* Exercise
Could you copy every line from the material below in which "London" appears?

* Input records
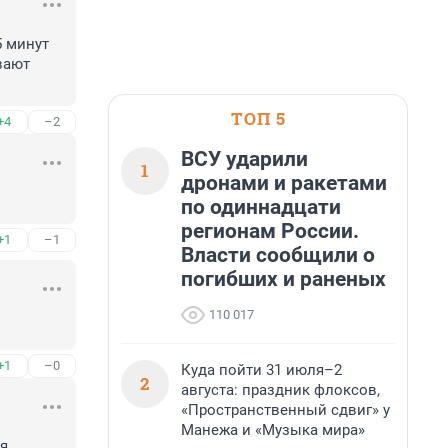
 минут 
ают 
ТОП 5
+4
–2
ВСУ ударили
1
дронами и ракетами
по одиннадцати
регионам России.
+1
–1
Власти сообщили о
погибших и раненых
110 017
+1
–0
Куда пойти 31 июля–2
2
августа: праздник флоксов,
«Пространственный сдвиг» у
Манежа и «Музыка мира»
я 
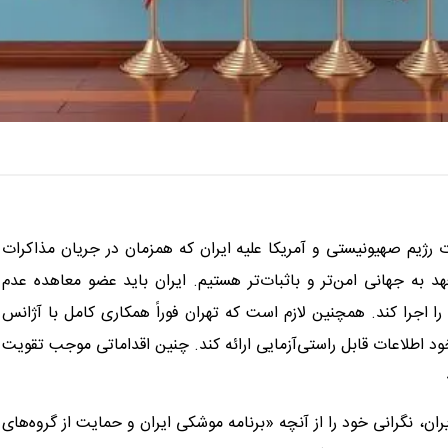
ت رژیم صهیونیستی و آمریکا علیه ایران که همزمان در جریان مذاکرات
به جهانی امن‌تر و باثبات‌تر هستیم. ایران باید عضو معاهده عدم
ا اجرا کند. همچنین لازم است که تهران فوراً همکاری کامل با آژانس
 خود اطلاعات قابل راستی‌آزمایی ارائه کند. چنین اقداماتی موجب تقویت
 ایران، نگرانی خود را از آنچه «برنامه موشکی ایران و حمایت از گروه‌های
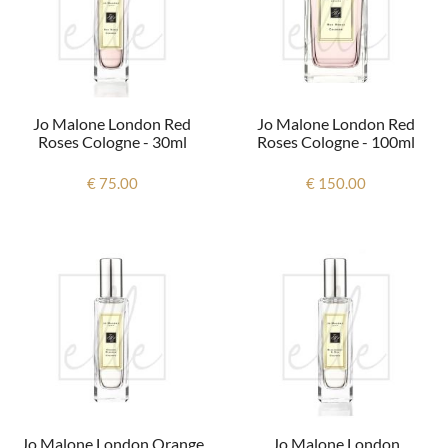
Jo Malone London Red
Jo Malone London Red
Roses Cologne - 30ml
Roses Cologne - 100ml
€ 75.00
€ 150.00
Jo Malone London Orange
Jo Malone London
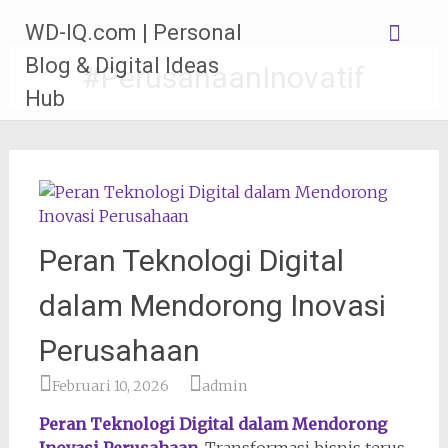
Lompat
WD-IQ.com | Personal
ke
konten
Blog & Digital Ideas
#PerusahaanInovatif
Hub
Peran Teknologi Digital
dalam Mendorong Inovasi
Perusahaan
Februari 10, 2026
admin
Peran Teknologi Digital dalam Mendorong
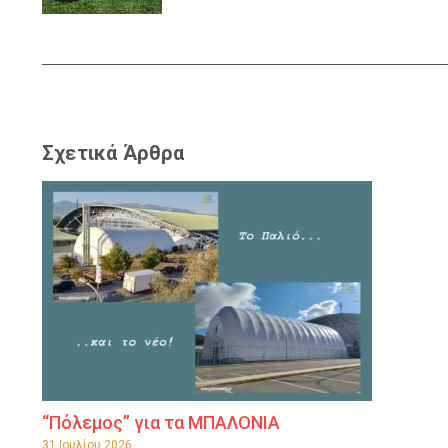
Σχετικά Άρθρα
“Πόλεμος” για τα ΜΠΑΛΟΝΙΑ
31 Ιουλίου 2026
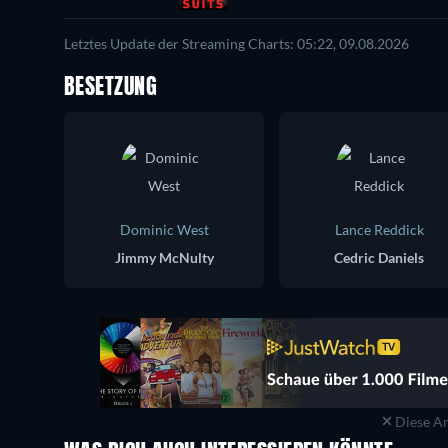
Letztes Update der Streaming Charts: 05:22, 09.08.2026
BESETZUNG
Dominic West
Lance Reddick
Jimmy McNulty
Cedric Daniels
Diese An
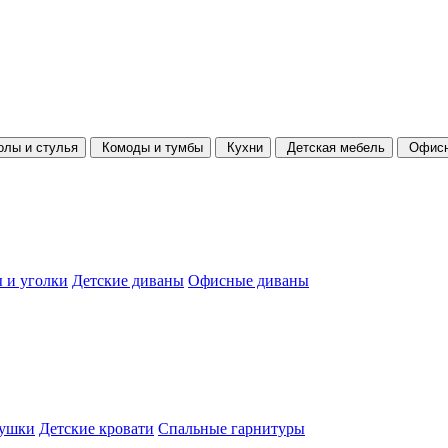
олы и стулья
Комоды и тумбы
Кухни
Детская мебель
Офисн
 и уголки
Детские диваны
Офисные диваны
душки
Детские кровати
Спальные гарнитуры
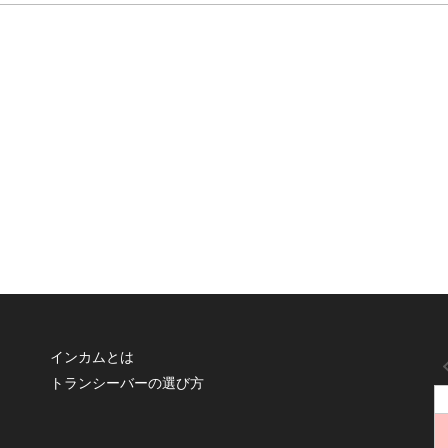
インカムとは
トランシーバーの選び方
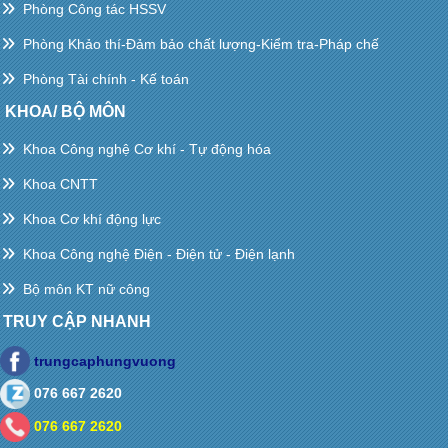
Phòng Công tác HSSV
Phòng Khảo thí-Đảm bảo chất lượng-Kiểm tra-Pháp chế
Phòng Tài chính - Kế toán
KHOA/ BỘ MÔN
Khoa Công nghệ Cơ khí - Tự động hóa
Khoa CNTT
Khoa Cơ khí động lực
Khoa Công nghệ Điện - Điện tử - Điện lạnh
Bộ môn KT nữ công
TRUY CẬP NHANH
trungcaphungvuong
076 667 2620
076 667 2620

* Solution for this task
Jo Malone London Red
Jo Malone London Red
Jo Malone London Orange
Jo Malone London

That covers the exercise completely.